Open violations are a window into a building's condition — and its owner's willingness to deal. A property with a stack of DOB and ECB violations often belongs to an owner who is stretched thin.
The Department of Buildings issues DOB violations for code and safety issues; the Environmental Control Board (now OATH) issues ECB violations, which carry monetary penalties. Both are public, recorded against the property's BBL, and accumulate when an owner defers repairs or ignores notices.
Open violations point to deferred maintenance, operational strain, or simple neglect — all signals of an owner who may be ready to exit. A high violation count alongside liens and maturing debt is one of the strongest distress profiles you can find. It also tells you what you'd be taking on: violations are a condition checklist before you ever walk the building.
Crezly maps violation counts to each property and its owner, so you can screen a whole portfolio for condition and pressure at once. Pull the owner record to see everything they hold, then skip trace the owner to open a conversation.

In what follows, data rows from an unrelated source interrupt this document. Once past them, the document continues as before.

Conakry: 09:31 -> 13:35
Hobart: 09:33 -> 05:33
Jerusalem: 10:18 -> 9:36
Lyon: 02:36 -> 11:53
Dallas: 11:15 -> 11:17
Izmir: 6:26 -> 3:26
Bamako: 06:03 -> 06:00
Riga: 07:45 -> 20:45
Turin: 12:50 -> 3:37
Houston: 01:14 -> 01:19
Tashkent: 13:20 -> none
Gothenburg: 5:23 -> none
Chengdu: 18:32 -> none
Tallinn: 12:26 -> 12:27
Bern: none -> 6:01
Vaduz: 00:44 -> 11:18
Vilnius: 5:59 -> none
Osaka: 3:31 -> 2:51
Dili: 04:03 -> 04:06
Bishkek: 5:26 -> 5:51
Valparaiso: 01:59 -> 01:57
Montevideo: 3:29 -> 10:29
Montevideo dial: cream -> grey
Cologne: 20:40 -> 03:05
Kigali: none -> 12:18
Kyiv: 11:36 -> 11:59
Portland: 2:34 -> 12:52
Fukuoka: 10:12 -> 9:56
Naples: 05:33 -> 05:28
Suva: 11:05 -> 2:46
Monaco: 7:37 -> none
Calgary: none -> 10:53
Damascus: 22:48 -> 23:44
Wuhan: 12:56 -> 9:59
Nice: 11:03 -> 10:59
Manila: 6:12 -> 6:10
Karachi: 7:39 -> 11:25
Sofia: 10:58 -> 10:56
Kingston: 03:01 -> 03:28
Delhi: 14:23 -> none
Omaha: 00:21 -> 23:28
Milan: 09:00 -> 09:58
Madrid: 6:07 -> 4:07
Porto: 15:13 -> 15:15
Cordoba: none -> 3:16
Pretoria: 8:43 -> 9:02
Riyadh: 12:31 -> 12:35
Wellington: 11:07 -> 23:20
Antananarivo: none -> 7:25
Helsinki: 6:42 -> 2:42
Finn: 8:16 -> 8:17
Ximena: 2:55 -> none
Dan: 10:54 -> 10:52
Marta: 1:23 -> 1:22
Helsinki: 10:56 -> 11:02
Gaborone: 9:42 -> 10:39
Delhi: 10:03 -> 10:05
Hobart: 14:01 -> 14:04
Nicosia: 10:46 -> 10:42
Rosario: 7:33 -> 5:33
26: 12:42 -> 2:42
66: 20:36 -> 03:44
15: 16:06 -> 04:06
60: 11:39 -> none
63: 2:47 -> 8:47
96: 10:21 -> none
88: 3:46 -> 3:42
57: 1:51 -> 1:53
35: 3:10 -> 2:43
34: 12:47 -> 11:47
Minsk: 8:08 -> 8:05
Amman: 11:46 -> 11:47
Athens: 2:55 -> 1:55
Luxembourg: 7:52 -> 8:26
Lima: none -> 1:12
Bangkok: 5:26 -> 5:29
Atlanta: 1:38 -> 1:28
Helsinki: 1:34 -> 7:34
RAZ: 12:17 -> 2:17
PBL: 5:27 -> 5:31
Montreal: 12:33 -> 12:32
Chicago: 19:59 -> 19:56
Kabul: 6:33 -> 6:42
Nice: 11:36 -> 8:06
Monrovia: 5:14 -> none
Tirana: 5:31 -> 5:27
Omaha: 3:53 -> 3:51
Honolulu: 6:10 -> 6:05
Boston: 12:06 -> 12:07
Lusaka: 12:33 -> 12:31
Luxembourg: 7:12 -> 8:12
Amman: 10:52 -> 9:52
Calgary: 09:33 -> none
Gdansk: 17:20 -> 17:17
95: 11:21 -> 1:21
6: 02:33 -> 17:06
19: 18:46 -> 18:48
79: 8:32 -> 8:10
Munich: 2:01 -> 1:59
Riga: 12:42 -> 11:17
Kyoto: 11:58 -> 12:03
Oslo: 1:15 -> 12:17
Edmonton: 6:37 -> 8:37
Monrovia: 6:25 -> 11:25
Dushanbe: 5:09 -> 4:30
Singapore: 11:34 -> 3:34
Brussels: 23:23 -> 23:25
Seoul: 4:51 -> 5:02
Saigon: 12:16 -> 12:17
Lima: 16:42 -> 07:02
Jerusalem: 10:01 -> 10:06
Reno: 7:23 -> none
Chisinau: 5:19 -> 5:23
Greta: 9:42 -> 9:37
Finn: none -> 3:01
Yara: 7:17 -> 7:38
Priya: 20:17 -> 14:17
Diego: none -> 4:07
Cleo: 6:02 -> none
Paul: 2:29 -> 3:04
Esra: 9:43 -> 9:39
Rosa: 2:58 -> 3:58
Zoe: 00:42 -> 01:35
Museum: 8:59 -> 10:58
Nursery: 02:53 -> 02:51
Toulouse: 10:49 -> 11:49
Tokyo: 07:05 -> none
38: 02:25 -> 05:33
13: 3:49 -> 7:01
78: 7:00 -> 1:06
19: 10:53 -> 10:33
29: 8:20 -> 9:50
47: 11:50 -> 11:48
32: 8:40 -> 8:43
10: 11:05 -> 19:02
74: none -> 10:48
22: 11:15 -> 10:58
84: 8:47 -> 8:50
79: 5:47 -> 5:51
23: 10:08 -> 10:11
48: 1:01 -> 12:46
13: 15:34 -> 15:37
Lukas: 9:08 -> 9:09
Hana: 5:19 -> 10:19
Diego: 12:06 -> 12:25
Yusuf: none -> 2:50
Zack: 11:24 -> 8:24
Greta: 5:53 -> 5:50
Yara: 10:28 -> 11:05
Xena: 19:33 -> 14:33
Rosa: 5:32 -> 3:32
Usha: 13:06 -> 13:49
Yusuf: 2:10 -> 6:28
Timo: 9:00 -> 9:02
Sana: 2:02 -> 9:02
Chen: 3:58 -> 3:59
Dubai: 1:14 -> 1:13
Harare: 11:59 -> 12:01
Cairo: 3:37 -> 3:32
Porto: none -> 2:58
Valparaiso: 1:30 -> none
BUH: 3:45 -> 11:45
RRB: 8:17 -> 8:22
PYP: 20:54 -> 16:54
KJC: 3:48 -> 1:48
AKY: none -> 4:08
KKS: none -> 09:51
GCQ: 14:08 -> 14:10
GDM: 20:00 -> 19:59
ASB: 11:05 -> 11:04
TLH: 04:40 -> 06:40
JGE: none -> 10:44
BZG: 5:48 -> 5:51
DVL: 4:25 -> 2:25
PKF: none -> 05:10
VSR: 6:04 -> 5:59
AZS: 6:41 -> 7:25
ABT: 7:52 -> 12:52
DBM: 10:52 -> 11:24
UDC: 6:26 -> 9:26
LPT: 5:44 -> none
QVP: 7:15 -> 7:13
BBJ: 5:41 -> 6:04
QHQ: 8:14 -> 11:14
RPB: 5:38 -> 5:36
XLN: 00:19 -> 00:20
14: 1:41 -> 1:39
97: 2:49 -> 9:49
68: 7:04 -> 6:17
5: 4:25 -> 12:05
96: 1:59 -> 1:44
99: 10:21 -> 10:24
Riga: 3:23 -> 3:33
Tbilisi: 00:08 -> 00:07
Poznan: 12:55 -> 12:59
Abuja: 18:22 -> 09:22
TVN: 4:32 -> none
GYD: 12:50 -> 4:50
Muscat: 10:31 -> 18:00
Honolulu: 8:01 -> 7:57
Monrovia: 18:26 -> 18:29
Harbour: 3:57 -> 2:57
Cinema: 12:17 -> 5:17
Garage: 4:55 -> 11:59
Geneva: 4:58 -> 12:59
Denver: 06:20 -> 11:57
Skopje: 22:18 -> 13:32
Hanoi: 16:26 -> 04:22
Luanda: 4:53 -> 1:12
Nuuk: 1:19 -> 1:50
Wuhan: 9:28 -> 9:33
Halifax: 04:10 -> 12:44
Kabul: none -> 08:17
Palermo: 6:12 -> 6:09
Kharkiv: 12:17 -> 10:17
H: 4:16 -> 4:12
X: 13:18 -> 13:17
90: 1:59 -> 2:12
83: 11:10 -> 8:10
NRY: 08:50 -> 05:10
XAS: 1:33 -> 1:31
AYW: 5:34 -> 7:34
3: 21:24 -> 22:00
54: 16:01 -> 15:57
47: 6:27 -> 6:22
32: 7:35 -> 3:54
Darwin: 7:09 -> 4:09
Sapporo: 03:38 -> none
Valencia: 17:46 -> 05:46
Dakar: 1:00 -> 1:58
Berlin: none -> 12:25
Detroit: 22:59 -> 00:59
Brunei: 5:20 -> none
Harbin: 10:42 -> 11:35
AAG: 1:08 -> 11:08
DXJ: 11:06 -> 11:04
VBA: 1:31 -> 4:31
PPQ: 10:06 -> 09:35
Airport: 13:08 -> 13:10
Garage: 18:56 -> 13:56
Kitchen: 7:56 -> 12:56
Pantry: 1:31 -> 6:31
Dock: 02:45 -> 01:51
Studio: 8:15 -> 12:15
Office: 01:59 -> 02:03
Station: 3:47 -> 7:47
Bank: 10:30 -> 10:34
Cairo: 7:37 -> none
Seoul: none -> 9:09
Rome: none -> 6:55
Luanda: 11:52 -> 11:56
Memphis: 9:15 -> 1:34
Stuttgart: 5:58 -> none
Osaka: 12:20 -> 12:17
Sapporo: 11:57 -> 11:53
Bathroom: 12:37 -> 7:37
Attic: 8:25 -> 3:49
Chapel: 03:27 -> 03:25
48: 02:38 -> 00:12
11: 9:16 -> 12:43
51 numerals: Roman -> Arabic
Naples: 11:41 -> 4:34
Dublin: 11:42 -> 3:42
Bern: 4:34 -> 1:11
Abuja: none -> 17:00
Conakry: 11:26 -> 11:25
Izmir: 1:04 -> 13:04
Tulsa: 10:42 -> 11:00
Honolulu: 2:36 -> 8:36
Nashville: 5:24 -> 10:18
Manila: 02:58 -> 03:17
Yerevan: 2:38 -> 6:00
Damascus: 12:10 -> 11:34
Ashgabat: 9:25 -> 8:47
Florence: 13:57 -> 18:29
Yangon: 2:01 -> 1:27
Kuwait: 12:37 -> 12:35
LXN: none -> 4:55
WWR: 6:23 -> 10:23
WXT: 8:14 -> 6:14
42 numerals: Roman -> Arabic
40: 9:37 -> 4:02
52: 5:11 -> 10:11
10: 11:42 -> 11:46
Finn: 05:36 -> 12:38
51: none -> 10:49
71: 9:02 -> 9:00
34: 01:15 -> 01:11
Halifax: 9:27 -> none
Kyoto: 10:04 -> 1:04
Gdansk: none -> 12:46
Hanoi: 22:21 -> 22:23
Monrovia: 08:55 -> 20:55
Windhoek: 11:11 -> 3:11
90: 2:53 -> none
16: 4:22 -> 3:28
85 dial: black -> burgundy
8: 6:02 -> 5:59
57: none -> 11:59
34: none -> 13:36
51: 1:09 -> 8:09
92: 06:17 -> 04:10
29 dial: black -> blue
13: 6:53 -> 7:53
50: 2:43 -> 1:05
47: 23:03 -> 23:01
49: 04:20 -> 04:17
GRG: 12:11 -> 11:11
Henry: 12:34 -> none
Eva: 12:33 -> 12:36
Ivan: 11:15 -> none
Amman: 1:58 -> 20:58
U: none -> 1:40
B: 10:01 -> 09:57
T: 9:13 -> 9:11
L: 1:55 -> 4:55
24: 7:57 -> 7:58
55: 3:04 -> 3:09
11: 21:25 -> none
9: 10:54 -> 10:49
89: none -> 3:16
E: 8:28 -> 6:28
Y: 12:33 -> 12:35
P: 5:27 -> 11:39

Where do building violations come from?
DOB violations from the NYC Department of Buildings and ECB violations from OATH/ECB, both via NYC Open Data, refreshed daily.
Do violations transfer to a new owner?
Yes — open violations and any associated penalties generally stay with the property, which is why buyers screen them before closing.
Can violations help me find motivated sellers?
They are a strong stress signal. Combined with maturing debt or liens, a heavy violation load flags owners most likely to consider an off-market sale.